The story of the US is typically told as one of heroic immigrants: those Europeans who first came to these shores escaped tyranny and sought freedom, forming the nation and becoming Americans. However, the story is different when it comes to other groups of immigrants. Lisa Lowe, in her influential book Immigrant Acts: On Asian American Cultural Politics (1996), shows how immigration has been racialized, with Asian immigrants excluded from the national political sphere while included as labor in the economic sphere. Using both ethnographic accounts and literary portraits, she explores how Asian American women in particular are conscripted as labor and exploited.

Lowe’s first book, Critical Terrains: French and British Orientalisms (1994), examines the heterogeneous nature of orientalism in texts from the eighteenth century to the French Tel quel group’s infatuation with Maoism in the wake of 1968. Immigrant Acts brings together her analysis of Asian American history and representation. She is currently completing two new books, The Intimacies of Four Continents and Metaphors of Globalization (forthcoming from Duke UP), which study the history and theory of globalization. She has also co-edited the volume The Politics of Culture in the Shadow of Capital (with David Lloyd; 1997), which includes an interview Lowe conducted with Angela Davis, and she co-edits the series Perverse Modernities (Duke UP), with Judith “Jack” Halberstam. Relevant to this interview, one might also look at her entry on “Globalization” in Keywords for American Cultural Studies (2007).
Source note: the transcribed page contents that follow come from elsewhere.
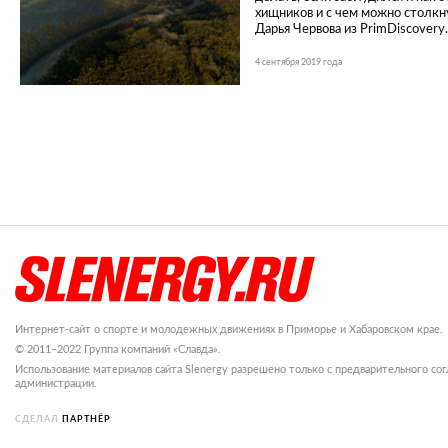
хищников и с чем можно столкн
Дарья Червова из PrimDiscovery.
4 сентября 2019 года
Интернет-сайт о спорте и молодежных движениях в Приморье и Хабаровском крае.
© 2011–2022 Группа компаний «Славда».
Использование материалов сайта Slenergy разрешено только с предварительного сог
администрации.
СДЕЛАЛ
ПАРТНЁР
Born in Berkeley, California, Lowe attended Stanford University (BA, 1977) and UC Santa Cruz (PhD, 1986), where she worked in the History of Consciousness Program as well as the Board of Literature. Since 1986, she has taught in the Department of Literature at UC San Diego.

This interview took place in the J. W. Marriott Hotel in Los Angeles on 7 January 2011. It was conducted and edited by Jeffrey J. Williams, Professor of Literary and Cultural Studies at Carnegie Mellon University, and transcribed by Jennifer Beno, an MA student at Carnegie Mellon. [End Page 345]

Jeffrey J. Williams:

The first question I thought I would ask is about Immigrant Acts, since it’s a signature book in Asian American studies and also since it’s being republished in a new edition. It sets out the paradigm of immigration and racialization. What do you see as the problematic of immigration in that book?

Lisa Lowe:

I have always thought of Immigrant Acts as using the case of Asian immigration to tell a small history of modern US capitalism, since the case of Asian immigration demonstrates how the building of the US economy relied upon enlisting a laboring population while excluding them from political citizenship or inclusion in the state. Beginning in the nineteenth century, there was this successive recruitment of one Asian group of workers followed by their exclusion, and then the enlistment of another group and then their exclusion. I can give you an example: Chinese were brought in the 1850s, as is well known, to work on the railroads and in mining and in agriculture. But by 1882 there was agitation by white citizen laborers, and an appeal to nativism, and the 1882 Exclusion Act prohibited further immigration from China. Then Japanese and Korean laborers were later recruited, but in 1924 there was a subsequent Exclusion Act. With Filipinos, who emigrated from the US-colonized Philippines, the 1934 Tydings-McDuffie Act changed their status from “nationals” to “aliens.” A series of Repeal Acts after World War II permitted quotas of immigrants from various Asian origins, until 1965, when the Immigration and Nationality Act opened up Asian immigration to the US.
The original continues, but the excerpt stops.